Но тут у Клавдии Вилор ничего похожего не было. Муки ее жизни были сильнее ужаса перед смертью. Смерть была бы прекращением боли. Стоя перед шурфом, Клава просто ждала того, к чему давно приготовилась. Она ждала смерти, как ждут снотворного. И Клава не то чтобы была разочарована, — нет, но не испытывала никакой радости от избавления и так же равнодушно, а может быть, даже с тоской перед новыми муками стала по приказу одеваться вместе с другими и снова последовала в гестапо.
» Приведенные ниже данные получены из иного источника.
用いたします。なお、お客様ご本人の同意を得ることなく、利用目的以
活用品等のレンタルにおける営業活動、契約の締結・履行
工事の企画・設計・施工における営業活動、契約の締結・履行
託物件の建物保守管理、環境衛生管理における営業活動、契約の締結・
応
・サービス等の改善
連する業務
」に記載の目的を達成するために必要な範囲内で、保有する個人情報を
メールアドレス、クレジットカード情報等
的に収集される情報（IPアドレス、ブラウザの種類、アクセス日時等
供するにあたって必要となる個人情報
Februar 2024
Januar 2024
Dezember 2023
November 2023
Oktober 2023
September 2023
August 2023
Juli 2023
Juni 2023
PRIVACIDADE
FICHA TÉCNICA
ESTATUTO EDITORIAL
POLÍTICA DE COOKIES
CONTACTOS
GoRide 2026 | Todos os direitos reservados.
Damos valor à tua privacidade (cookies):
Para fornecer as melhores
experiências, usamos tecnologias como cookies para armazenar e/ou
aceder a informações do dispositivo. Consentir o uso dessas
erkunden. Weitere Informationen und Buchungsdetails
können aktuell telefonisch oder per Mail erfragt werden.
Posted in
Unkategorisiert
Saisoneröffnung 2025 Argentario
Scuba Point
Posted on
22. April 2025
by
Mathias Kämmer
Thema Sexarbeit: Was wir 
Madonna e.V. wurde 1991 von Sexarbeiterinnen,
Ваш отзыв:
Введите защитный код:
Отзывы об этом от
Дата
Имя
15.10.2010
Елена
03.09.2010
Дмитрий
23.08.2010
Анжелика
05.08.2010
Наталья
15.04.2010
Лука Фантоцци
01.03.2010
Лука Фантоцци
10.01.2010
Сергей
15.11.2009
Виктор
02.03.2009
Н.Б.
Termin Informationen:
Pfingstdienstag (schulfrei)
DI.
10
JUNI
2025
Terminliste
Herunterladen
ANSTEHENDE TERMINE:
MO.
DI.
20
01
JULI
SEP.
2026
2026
Выяснилось, что их, оставшихся, возили к шурфу для запугивания. Но лично для нее никакого запугивания уже не могло существовать. Ее доставили в бывшую гостиницу «Донбасс», стали угощать яблоками, грушами, поставили перед ней вареную курицу и предложили подписать признание, что она пошла в армию по принуждению большевиков, которые вынуждены использовать женщин. А потом надо будет выступать перед военнопленными, рассказать им, что хотела перейти к немцам.
Психологический эффект, конечно, получился, но обратный, — она вскочила, проклиная их за то, что они ее не расстреляли.
— Когда вы меня расстреляете?! — кричала она. — Гады! Мучители, расстреляйте меня скорее… стреляйте же!
Через несколько часов, избитая, она очутилась в одиночной камере. С этой минуты, в любое время дня и ночи, дверь открывалась, и немецкие офицеры из командировок, из госпиталей, а то и просто с гулянья заходили посмотреть на редкий экземпляр: женщину-комиссара. Они останавливались в дверях и обсуждали ее, разглядывали.
5
Жизнь человеческую можно изображать как перечень бед, невзгод, несчастий. У каждого они есть, есть всегда, и составляют свою непрерывную цепь. Впрочем, так же, как существует и своя цепь радостей, любви, счастья.